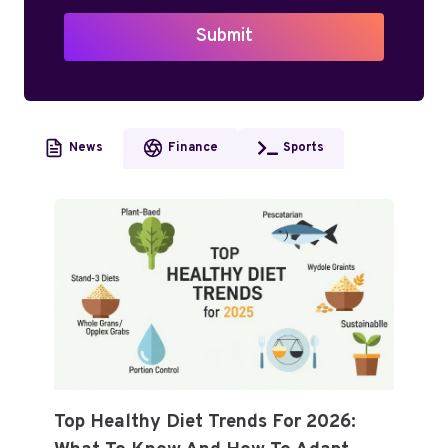
Submit
News
Finance
Sports
Top Healthy Diet Trends For 2026:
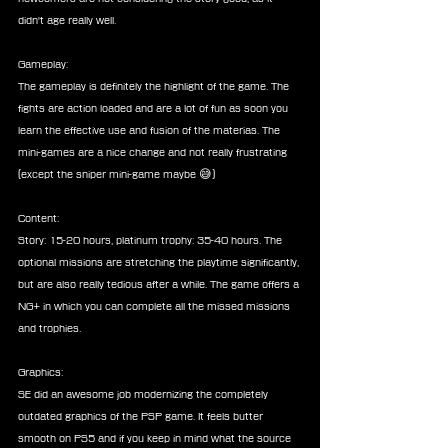
didn't age really well.
Gameplay:
The gameplay is definitely the highlight of the game. The 
fights are action loaded and are a lot of fun as soon you 
learn the effective use and fusion of the materias. The 
mini-games are a nice change and not really frustrating 
(except the sniper mini-game maybe 😅)
Content:
Story: 15-20 hours, platinum trophy: 35-40 hours. The 
optional missions are stretching the playtime significantly, 
but are also really tedious after a while. The game offers a 
NG+ in which you can complete all the missed missions 
and trophies.
Graphics:
SE did an awesome job modernizing the completely 
outdated graphics of the PSP game. It feels butter 
smooth on PS5 and if you keep in mind what the source 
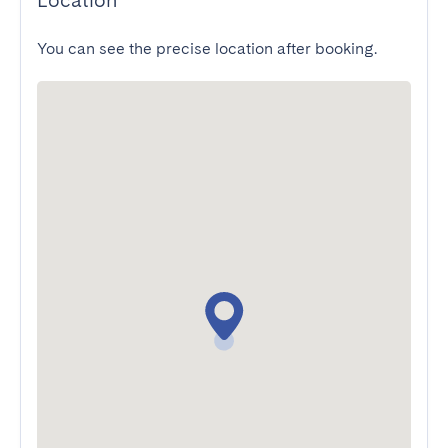
Location
You can see the precise location after booking.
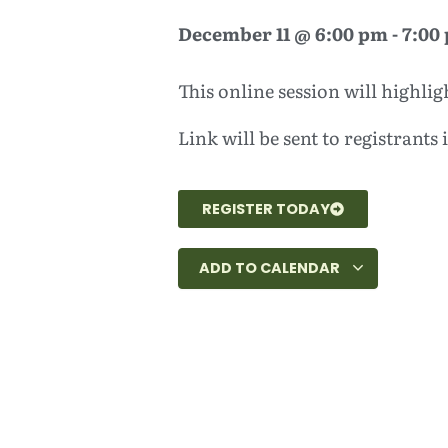
December 11
@
6:00 pm
-
7:00
This online session will highl
Link will be sent to registrants
REGISTER TODAY
ADD TO CALENDAR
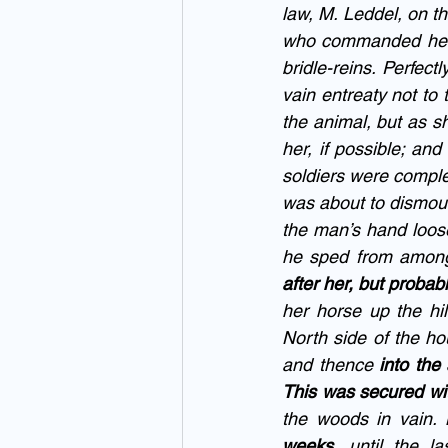
law, M. Leddel, on t
who commanded her t
bridle-reins. Perfect
vain entreaty not to 
the animal, but as s
her, if possible; and
soldiers were comple
was about to dismoun
the man’s hand loose
he sped from among 
after her, but probabl
her horse up the hil
North side of the hou
and thence 
into the
This was secured wit
the woods in vain.
weeks
, until the la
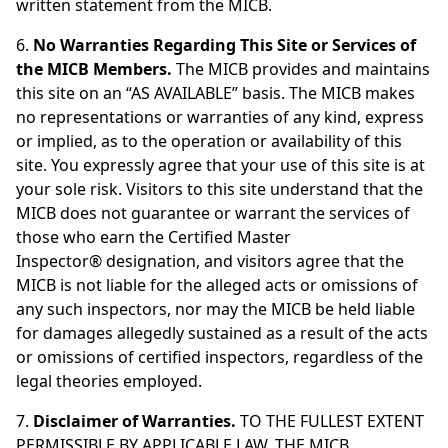
written statement from the MICB.
6.
No Warranties Regarding This Site or Services of
the MICB Members.
The MICB provides and maintains
this site on an “AS AVAILABLE” basis. The MICB makes
no representations or warranties of any kind, express
or implied, as to the operation or availability of this
site. You expressly agree that your use of this site is at
your sole risk. Visitors to this site understand that the
MICB does not guarantee or warrant the services of
those who earn the Certified Master
Inspector® designation, and visitors agree that the
MICB is not liable for the alleged acts or omissions of
any such inspectors, nor may the MICB be held liable
for damages allegedly sustained as a result of the acts
or omissions of certified inspectors, regardless of the
legal theories employed.
7.
Disclaimer of Warranties.
TO THE FULLEST EXTENT
PERMISSIBLE BY APPLICABLE LAW, THE MICB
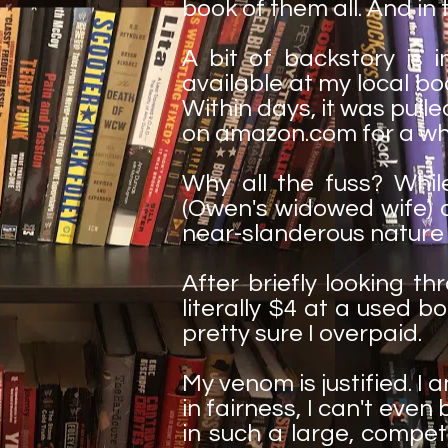
book of them all. And in th
A bit of backstory is 
available at my local book
Within days, it was pull
on amazon.com for a wh
Why all the fuss? While
(Owen's widowed wife) 
near-slanderous nature
After briefly looking thr
literally $4 at a used b
pretty sure I overpaid.
My venom is justified. I
in fairness, I can't ev
in such a large, compet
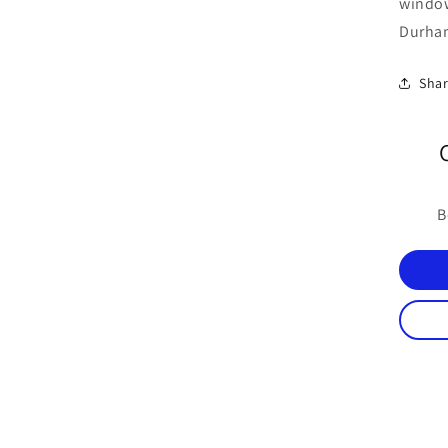
windo
Durham
Sha
B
··········
*Task to complete:* State the number of lines in the preceding data that contain the word "acts", and nothing besides.

*Task solution:* 2